Das klare Votum will er zur Richtschnur seines weiteren Handelns machen. Er betont: „Das Ergebnis ist eindeutig. Wir werden gemeinsam mit interessierten Dietzenbacher Gastronomen ein geeignetes Konzept erstellen. Einen Zuschuss der Kreisstadt wird es jedoch nicht geben. Die Finanzierung des Festes muss über die Standmieten erfolgen.“
Zur Erinnerung: Jahrelang hatte die Gastwirtsfamilie Hackner eine Fete zu Ehren des Gerstensaftes organisiert. Doch 2010 lief das Geschehen auf dem Harmonieplatz zeitweilig aus dem Ruder. Pöbelnde Jugendliche und Klagen über Musik-Beschallung zu später Stunde sorgten für schlechte Stimmung. Es kam zu ernsten Meinungsverschiedenheiten zwischen Organisator Rudolf Hackner und Vertretern der Stadt. Das Ergebnis der Streiterei: Das Jahr 2011 blieb „bierfestfrei“.
Die nun absehbare Renaissance in neuer Aufmachung stützt sich vordergründig auf Volkes Stimme. Schießlich hatte Bürgermeister Jürgen Rogg vor geraumer Zeit angekündigt, die Aktion „Stimmungstest auf unserer Internetseite“ werde künftig gezielt eingesetzt, um bei (ausgewählten) Fragen von öffentlichem Interesse eine Rückkopplung zur Bevölkerung zu gewährleisten.

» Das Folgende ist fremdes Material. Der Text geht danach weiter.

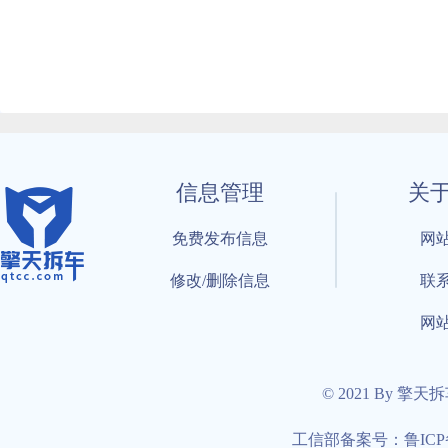
信息管理
关
免费发布信息
网
修改/删除信息
联
网
© 2021 By 擎天
工信部备案号：鲁ICP备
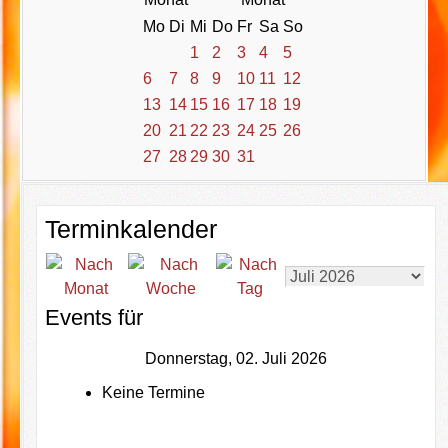
Mo
Di
Mi
Do
Fr
Sa
So
1
2
3
4
5
6
7
8
9
10
11
12
13
14
15
16
17
18
19
20
21
22
23
24
25
26
27
28
29
30
31
Terminkalender
Events für
Donnerstag, 02. Juli 2026
Keine Termine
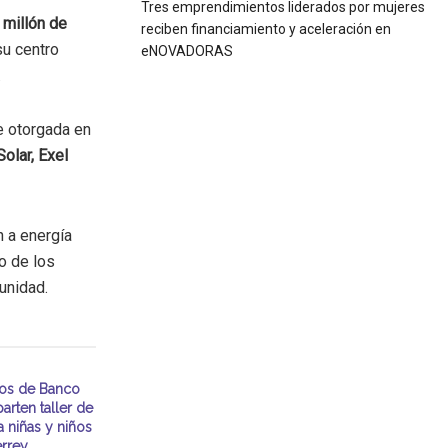
Tres emprendimientos liderados por mujeres
n
millón de
reciben financiamiento y aceleración en
su centro
eNOVADORAS
.
ue otorgada en
olar, Exel
n a energía
o de los
unidad.
ios de Banco
arten taller de
a niñas y niños
rrey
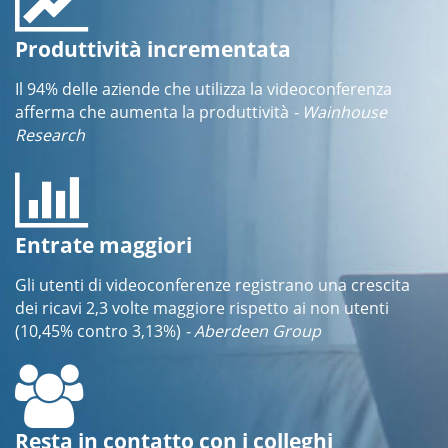
Produttività incrementata
Il 94% delle aziende che utilizza la videoconferenza
afferma che aumenta la produttività
- Wainhouse
Research
Entrate maggiori
Gli utenti di videoconferenze registrano una crescita
dei ricavi 2,3 volte maggiore rispetto ai non utenti
(10,45% contro 3,13%)
- Aberdeen Group
Resta in contatto con i colleghi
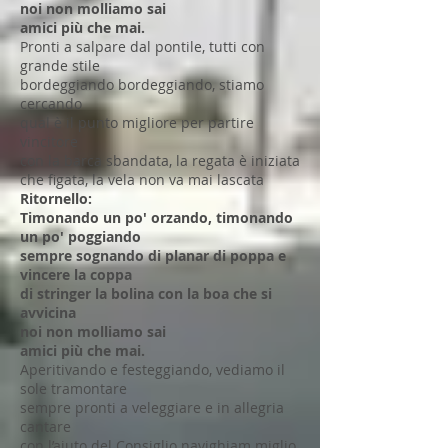
noi non molliamo sai
amici più che mai.
Pronti a salpare dal pontile, tutti con
grande stile
bordeggiando bordeggiando, stiamo
cercando
qual è il punto migliore per partire
vincitore
con la barca sbandata, la regata è iniziata
che figata, la vela non va mai lascata
Ritornello:
Timonando un po' orzando, timonando
un po' poggiando
sempre sognando di planar di poppa e
vincere la coppa
di stringer la bolina con la boa che si
avvicina
noi non molliamo sai
amici più che mai.
Aperitivando e festeggiando, vediamo il
sole tramontare
sempre pronti a veleggiare e in allegria
cantare
con l’aiuto del Consiglio navighiam miglio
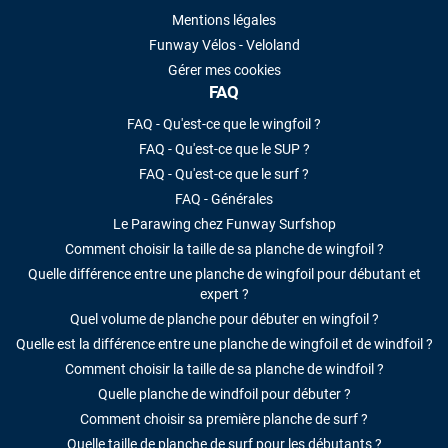
Mentions légales
Funway Vélos - Veloland
Gérer mes cookies
FAQ
FAQ - Qu'est-ce que le wingfoil ?
FAQ - Qu'est-ce que le SUP ?
FAQ - Qu'est-ce que le surf ?
FAQ - Générales
Le Parawing chez Funway Surfshop
Comment choisir la taille de sa planche de wingfoil ?
Quelle différence entre une planche de wingfoil pour débutant et
expert ?
Quel volume de planche pour débuter en wingfoil ?
Quelle est la différence entre une planche de wingfoil et de windfoil ?
Comment choisir la taille de sa planche de windfoil ?
Quelle planche de windfoil pour débuter ?
Comment choisir sa première planche de surf ?
Quelle taille de planche de surf pour les débutants ?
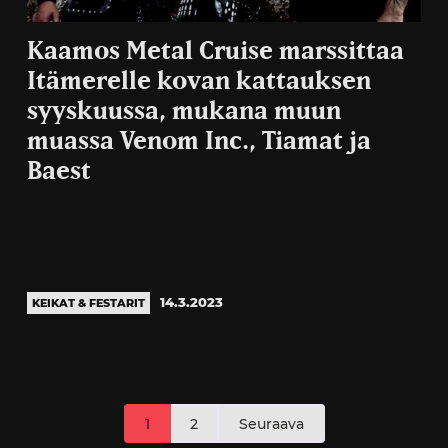
Kaamos Metal Cruise marssittaa
Itämerelle kovan kattauksen
syyskuussa, mukana muun
muassa Venom Inc., Tiamat ja
Baest
14.3.2023
KEIKAT & FESTARIT
Artikkelien
1
2
Seuraava
sivutus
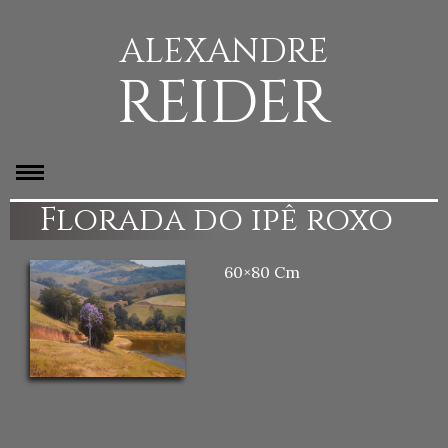
ALEXANDRE
REIDER
Florada do ipê roxo
60×80 Cm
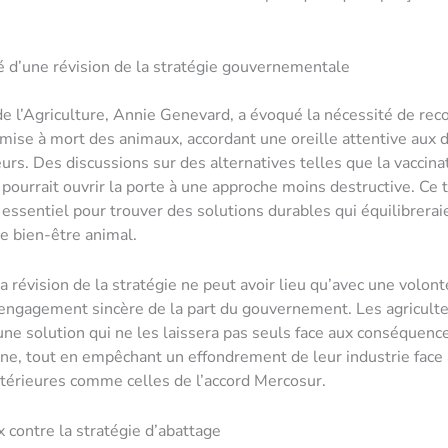
té d’une révision de la stratégie gouvernementale
de l’Agriculture, Annie Genevard, a évoqué la nécessité de reco
 mise à mort des animaux, accordant une oreille attentive au
eurs. Des discussions sur des alternatives telles que la vaccina
i pourrait ouvrir la porte à une approche moins destructive. Ce 
 essentiel pour trouver des solutions durables qui équilibrerai
le bien-être animal.
a révision de la stratégie ne peut avoir lieu qu’avec une volont
 engagement sincère de la part du gouvernement. Les agricult
e solution qui ne les laissera pas seuls face aux conséquence
ne, tout en empêchant un effondrement de leur industrie face
térieures comme celles de l’accord Mercosur.
x contre la stratégie d’abattage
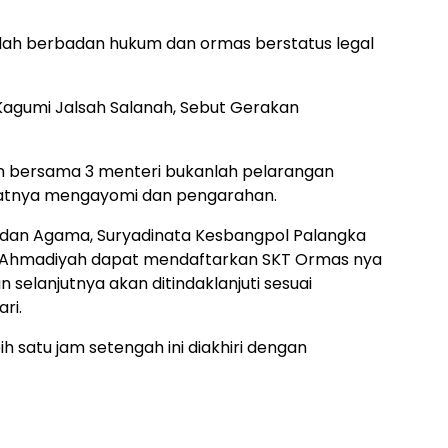
ah berbadan hukum dan ormas berstatus legal
agumi Jalsah Salanah, Sebut Gerakan
n bersama 3 menteri bukanlah pelarangan
fatnya mengayomi dan pengarahan.
s dan Agama, Suryadinata Kesbangpol Palangka
Ahmadiyah dapat mendaftarkan SKT Ormas nya
selanjutnya akan ditindaklanjuti sesuai
ri.
h satu jam setengah ini diakhiri dengan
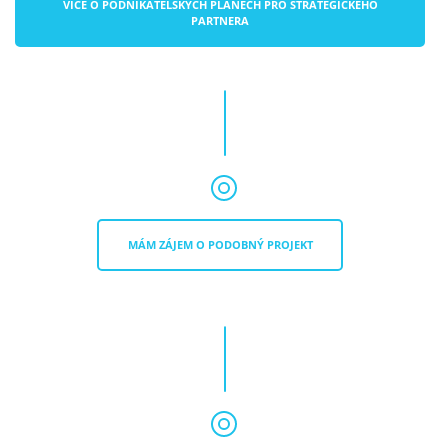
VÍCE O PODNIKATELSKÝCH PLÁNECH PRO STRATEGICKÉHO
PARTNERA
MÁM ZÁJEM O PODOBNÝ PROJEKT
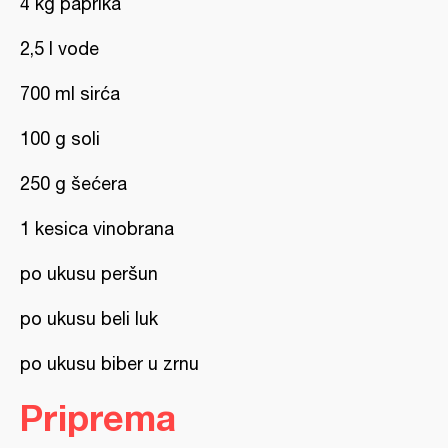
4 kg paprika
2,5 l vode
700 ml sirća
100 g soli
250 g šećera
1 kesica vinobrana
po ukusu peršun
po ukusu beli luk
po ukusu biber u zrnu
Priprema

Dass ein Mehrheitswunsch aber nicht automatisch gleichbedeutend mit der Parole „wird sofort erledigt“ ist, erfuhren die Nutzer des Mitsprache-Angebots im vergangenen Jahr, als gefragt wurde: „Trimm-Dich-Pfad am Hexenberg erhalten oder nicht?“ Über 80 Prozent der Teilnehmer votierten für den Erhalt – doch der Magistrat entschied: „Die Geräte werden abgebaut. Die mit aufwendigem Baumschnitt einhergehende Bestandspflege wäre viel zu teuer.“ So diente die angespannte Finanzlage als Begründung.
Zu Beginn des Jahres wurden Fakten geschaffen. Der Parcours, der knapp 40 Jahre lang Freizeitsportler angelockt hatte, existiert nicht mehr. Fazit: Fehlendes Geld wiegt mehr als Basisdemokratie.